▶ [Task instructions]: Among these records, which lines include "übermäßig"? Copy them out.

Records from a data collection
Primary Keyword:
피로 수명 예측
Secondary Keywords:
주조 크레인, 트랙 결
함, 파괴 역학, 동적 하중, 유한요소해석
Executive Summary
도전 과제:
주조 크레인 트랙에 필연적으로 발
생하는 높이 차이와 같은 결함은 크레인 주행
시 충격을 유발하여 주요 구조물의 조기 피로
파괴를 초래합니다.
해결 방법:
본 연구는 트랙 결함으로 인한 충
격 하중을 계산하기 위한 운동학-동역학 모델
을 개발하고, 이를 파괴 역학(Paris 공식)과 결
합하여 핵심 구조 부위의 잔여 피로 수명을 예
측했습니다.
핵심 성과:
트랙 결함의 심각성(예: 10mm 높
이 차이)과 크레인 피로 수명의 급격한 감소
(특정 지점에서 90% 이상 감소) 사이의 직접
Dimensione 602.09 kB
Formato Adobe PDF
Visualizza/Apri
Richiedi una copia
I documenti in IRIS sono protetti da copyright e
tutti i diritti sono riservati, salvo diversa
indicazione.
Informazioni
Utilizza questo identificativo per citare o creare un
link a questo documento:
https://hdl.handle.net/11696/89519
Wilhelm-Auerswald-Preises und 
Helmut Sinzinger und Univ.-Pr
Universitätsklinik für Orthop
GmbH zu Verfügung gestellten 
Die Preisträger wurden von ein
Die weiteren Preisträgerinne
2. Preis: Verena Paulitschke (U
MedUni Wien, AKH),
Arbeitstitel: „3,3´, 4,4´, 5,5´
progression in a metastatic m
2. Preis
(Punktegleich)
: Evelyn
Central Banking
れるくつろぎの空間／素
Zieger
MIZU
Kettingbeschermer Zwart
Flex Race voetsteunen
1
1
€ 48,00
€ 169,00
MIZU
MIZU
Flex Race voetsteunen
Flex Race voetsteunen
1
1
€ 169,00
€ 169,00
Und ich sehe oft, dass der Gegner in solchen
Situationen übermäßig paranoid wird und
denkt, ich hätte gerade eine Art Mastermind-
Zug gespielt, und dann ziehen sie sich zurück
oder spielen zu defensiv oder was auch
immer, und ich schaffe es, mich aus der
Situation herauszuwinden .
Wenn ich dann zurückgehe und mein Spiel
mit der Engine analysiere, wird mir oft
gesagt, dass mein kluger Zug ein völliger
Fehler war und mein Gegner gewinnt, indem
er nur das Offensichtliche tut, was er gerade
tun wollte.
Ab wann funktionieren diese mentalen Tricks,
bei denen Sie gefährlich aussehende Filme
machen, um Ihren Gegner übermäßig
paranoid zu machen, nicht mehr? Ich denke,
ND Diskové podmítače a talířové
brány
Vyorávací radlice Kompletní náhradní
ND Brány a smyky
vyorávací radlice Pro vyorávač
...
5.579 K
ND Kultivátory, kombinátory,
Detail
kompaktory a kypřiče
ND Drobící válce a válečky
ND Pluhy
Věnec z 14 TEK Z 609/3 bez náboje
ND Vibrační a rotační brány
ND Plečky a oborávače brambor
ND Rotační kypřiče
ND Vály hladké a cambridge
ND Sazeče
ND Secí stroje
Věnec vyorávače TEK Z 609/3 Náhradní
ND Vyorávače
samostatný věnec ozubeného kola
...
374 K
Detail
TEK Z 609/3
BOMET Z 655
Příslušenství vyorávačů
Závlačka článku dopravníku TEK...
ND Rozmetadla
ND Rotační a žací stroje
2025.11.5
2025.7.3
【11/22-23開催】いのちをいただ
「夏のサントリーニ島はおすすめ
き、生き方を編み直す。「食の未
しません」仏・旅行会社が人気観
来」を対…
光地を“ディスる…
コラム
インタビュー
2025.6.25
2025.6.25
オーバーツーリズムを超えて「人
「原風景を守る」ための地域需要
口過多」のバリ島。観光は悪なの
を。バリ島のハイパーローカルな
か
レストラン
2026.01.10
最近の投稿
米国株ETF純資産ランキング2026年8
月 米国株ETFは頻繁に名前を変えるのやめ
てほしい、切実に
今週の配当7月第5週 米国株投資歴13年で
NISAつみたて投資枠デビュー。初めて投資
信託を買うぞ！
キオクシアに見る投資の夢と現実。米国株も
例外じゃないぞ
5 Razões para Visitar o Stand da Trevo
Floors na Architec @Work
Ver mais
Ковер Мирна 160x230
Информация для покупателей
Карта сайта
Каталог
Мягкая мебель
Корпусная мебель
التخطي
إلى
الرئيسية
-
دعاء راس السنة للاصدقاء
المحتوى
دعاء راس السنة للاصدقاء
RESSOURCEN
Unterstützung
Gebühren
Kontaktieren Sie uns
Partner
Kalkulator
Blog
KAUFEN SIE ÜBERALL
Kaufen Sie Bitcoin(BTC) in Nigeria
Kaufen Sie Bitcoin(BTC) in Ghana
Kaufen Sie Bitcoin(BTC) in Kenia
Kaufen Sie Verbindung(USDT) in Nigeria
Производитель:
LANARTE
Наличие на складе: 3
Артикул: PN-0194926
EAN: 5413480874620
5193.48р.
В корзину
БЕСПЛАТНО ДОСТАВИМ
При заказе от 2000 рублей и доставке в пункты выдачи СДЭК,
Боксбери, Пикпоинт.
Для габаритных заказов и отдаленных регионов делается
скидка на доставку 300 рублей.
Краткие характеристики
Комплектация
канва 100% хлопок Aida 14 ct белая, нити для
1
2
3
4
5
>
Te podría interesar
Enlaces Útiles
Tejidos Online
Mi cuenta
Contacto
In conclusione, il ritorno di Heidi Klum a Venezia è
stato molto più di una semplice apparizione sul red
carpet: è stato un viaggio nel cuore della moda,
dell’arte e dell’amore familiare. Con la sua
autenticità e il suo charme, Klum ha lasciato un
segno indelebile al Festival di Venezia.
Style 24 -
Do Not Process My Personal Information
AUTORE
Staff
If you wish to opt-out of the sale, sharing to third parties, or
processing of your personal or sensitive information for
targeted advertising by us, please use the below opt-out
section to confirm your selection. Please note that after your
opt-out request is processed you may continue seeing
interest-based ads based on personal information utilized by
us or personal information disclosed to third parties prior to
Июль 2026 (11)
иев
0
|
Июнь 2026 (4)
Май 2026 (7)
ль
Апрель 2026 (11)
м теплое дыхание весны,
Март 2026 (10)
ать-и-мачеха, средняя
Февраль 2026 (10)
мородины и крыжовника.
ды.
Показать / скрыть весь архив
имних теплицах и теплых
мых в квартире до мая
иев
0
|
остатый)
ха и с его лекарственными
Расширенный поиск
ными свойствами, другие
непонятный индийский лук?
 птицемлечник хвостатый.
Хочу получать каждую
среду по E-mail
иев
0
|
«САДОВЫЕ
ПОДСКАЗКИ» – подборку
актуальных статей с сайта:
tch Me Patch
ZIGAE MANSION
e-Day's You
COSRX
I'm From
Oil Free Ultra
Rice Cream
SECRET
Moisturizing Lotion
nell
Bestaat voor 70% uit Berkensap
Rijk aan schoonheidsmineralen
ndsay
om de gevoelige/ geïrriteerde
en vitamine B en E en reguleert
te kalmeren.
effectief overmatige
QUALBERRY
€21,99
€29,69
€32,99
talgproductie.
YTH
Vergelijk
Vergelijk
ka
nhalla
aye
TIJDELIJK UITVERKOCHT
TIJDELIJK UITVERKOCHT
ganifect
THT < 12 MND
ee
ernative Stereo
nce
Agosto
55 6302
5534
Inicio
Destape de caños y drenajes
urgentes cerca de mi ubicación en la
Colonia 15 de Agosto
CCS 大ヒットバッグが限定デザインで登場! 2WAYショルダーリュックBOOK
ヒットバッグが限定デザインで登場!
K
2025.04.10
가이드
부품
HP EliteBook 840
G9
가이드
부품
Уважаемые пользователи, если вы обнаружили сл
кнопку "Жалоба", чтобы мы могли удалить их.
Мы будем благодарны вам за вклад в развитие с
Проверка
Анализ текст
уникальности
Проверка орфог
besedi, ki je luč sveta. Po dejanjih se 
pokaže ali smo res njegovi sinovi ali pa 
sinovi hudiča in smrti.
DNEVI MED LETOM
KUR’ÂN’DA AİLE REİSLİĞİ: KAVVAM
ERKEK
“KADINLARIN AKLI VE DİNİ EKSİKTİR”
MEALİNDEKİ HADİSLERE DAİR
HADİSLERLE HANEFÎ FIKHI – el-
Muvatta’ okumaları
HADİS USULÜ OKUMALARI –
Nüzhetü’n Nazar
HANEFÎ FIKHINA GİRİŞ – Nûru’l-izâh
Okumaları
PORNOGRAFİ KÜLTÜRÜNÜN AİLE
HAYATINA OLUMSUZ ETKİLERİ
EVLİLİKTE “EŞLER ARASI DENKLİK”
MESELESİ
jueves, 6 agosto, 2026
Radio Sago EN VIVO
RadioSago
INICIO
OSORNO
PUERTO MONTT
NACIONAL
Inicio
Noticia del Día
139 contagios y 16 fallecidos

▶ [Exercise result]:
Situationen übermäßig paranoid wird und
machen, um Ihren Gegner übermäßig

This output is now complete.